Merci Mme Andrée Putman
L'annonce la semaine dernière de son décès, à l'âge de 87 ans, m'a sincèrement attristée. Andrée Putman représentait pour moi l'élégance, le talent, la force de caractère, l'audace. La superbe réussite d'une femme dans un monde, le design, encore très masculin lorsqu'elle perça. La lampe, achetée alors que j'étais ado, qui me permet aujourd'hui encore de lire en soirée, me rappelle que c'est grâce à elle que le design a su rencontrer le grand public. De même que la rétrospective organisée par l'Hôtel de ville de Paris en 2010 où je me suis précipitée, comme 250 000 visiteurs. Meubles, objets, agencements retraçaient son parcours et son style uniques.

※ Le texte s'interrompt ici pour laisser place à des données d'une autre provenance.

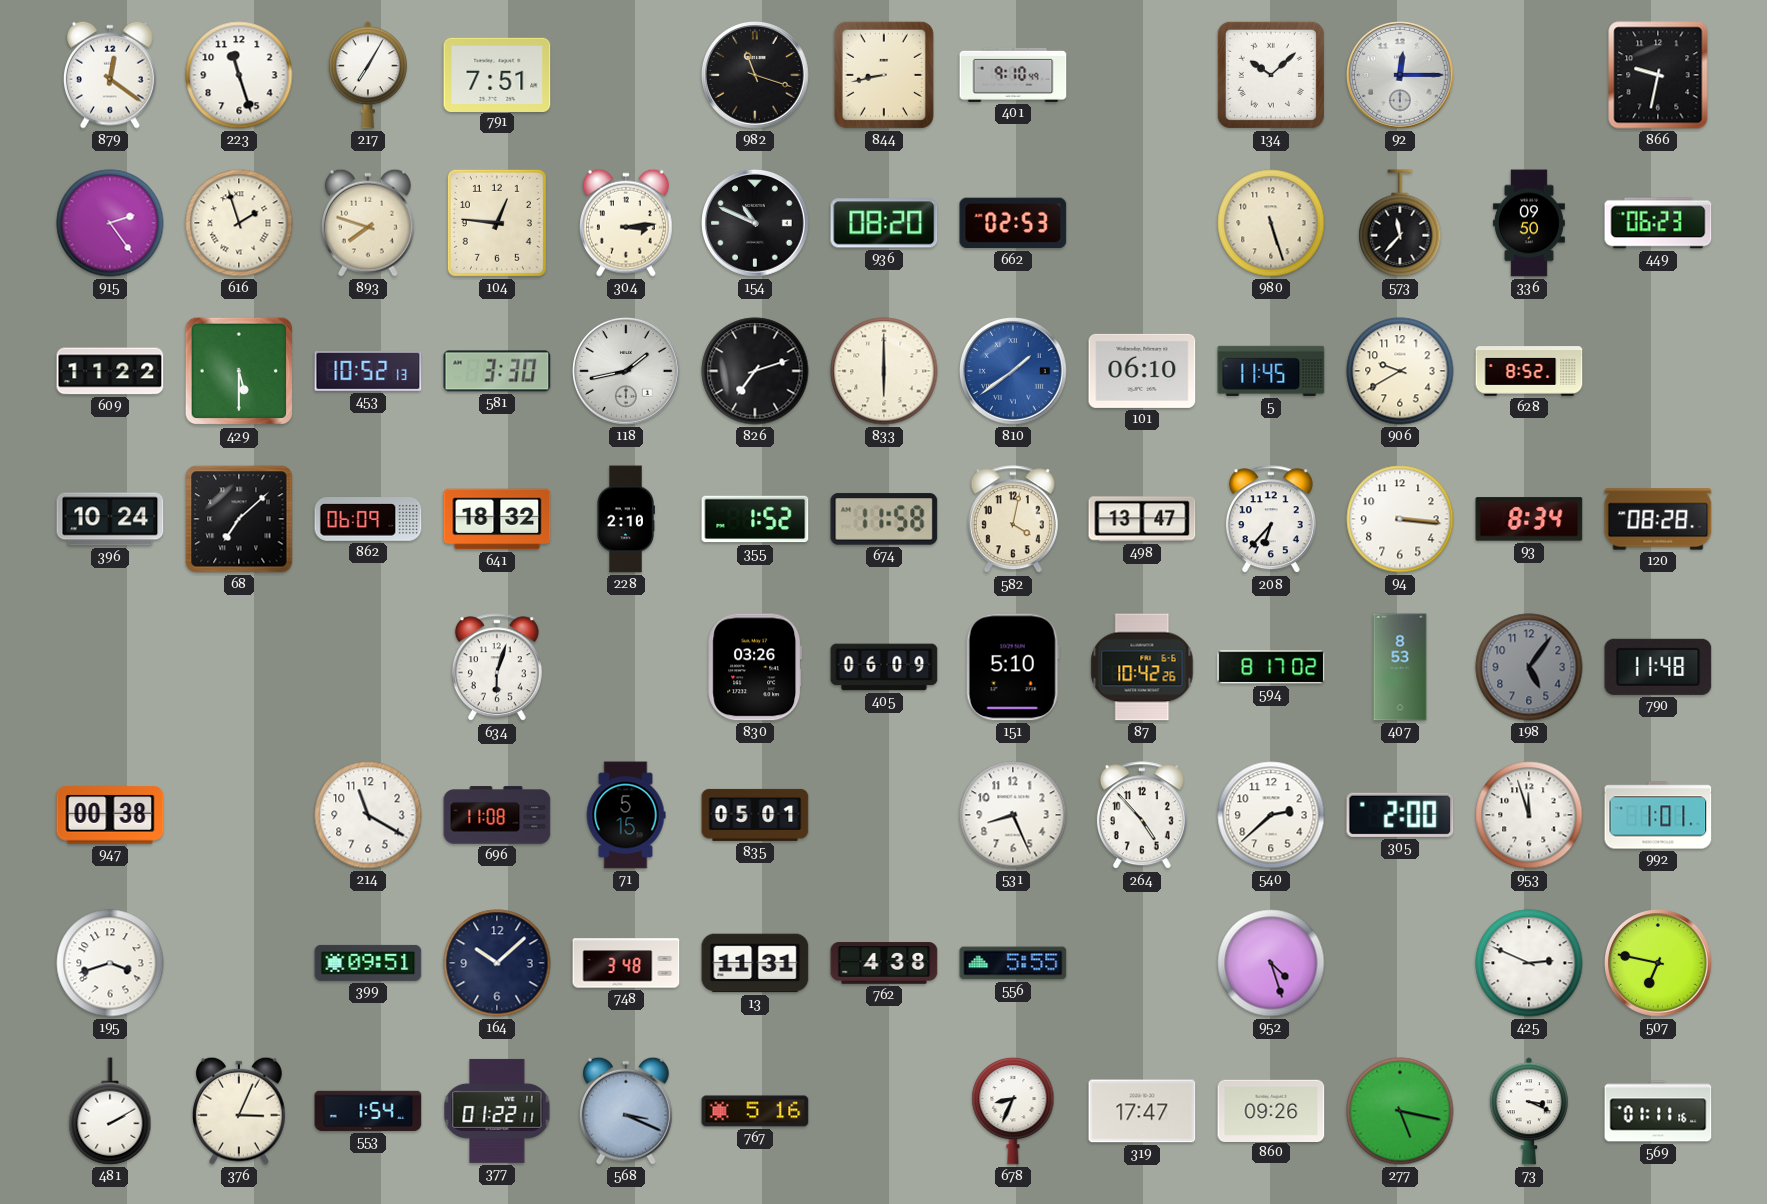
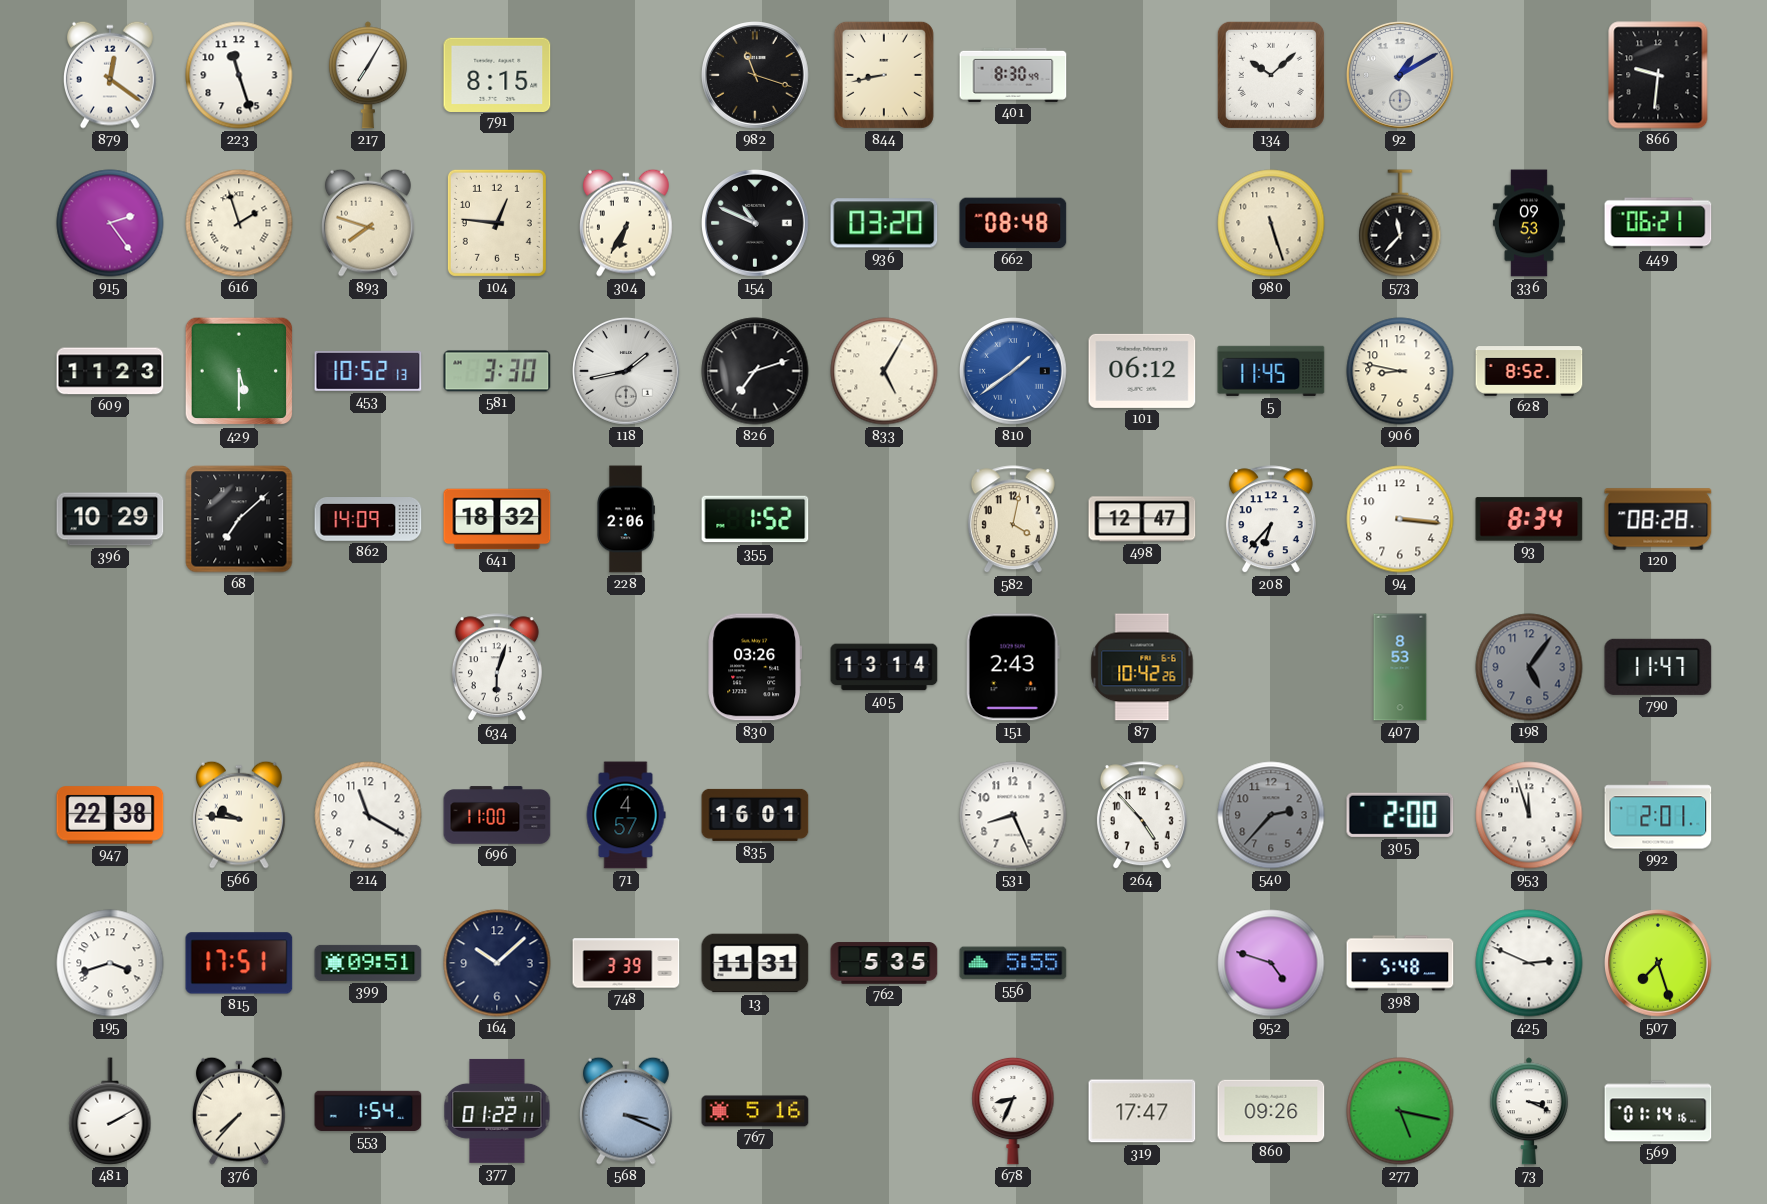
791: 7:51 -> 8:15
401: 9:10 -> 8:30
92: 12:15 -> 1:10
866: 9:32 -> 9:31
304: 3:14 -> 6:35
936: 08:20 -> 03:20
662: 02:53 -> 08:48
336: 09:50 -> 09:53
449: 06:23 -> 06:21
609: 11:22 -> 11:23
833: 6:00 -> 5:05
101: 06:10 -> 06:12
906: 9:40 -> 8:47
396: 10:24 -> 10:29
862: 06:09 -> 14:09
228: 2:10 -> 2:06
674: 11:58 -> none
498: 13:47 -> 12:47
405: 06:09 -> 13:14
151: 5:10 -> 2:43
594: 8:17 -> none
790: 11:48 -> 11:47
947: 00:38 -> 22:38
566: none -> 9:46
696: 11:08 -> 11:00
71: 5:15 -> 4:57
835: 05:01 -> 16:01
540: 2:38 -> 2:37
540 dial: white -> grey
992: 1:01 -> 2:01
815: none -> 17:51
748: 3:48 -> 3:39
762: 4:38 -> 5:35
952: 4:27 -> 4:48
398: none -> 5:48
507: 6:47 -> 7:27
376: 3:04 -> 7:37
569: 01:11 -> 01:14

Née en 1925 à Paris dans un milieu bourgeois, c'est d'abord en tant que pianiste qu'elle excelle. Mais, bravant sa famille, elle renonce à la musique, trop pesante, pour découvrir le monde. Mais que faire ? Elle sera coursière à la revue Fémina, journaliste dans divers magazines, collectionneuse d'œuvres d'art et côtoyera de nombreux artistes. En 1958, elle épouse le collectionneur, éditeur et critique d'art, Jacques Putman. Avec lui, elle concrétise son désir de rendre l'art accessible. A Prisunic où elle a été engagée comme directrice artistique, ils proposent des lithographies à tirage limité pour 100 francs. En 1971, elle créé avec Didier Grumbach une société pour le développement du prêt à porter et du textile, Créateurs et industriels. Elle révèlera de nombreux talents : Thierry Mugler, Jean-Charles de Castelbajac, Claude Montana… Puis elle créé le bureau Ecart, ressuscitant les talents oubliés : Eileen Gray, Jean-Michel Frank, Herbst… Parallèlement, elle commence à agencer des lieux. C'est l'aménagement en 1984 de l'hôtel Morgans à New York qui fait d'elle une icône du design. Chambres sobres, effets d'optique : le style Putman est révélé au grand public. Dès lors, elle ne cessera de réaliser des projets d'architecture intérieure, réconciliant matériaux "riches" et "pauvres", revisitant les modes de vie. Elle sera l'une des premières en France à vivre dans un loft. En 1997, elle créé le studio éponyme dont sa fille Olivia reprendra les rênes en 2007.
Photo Sipa Press.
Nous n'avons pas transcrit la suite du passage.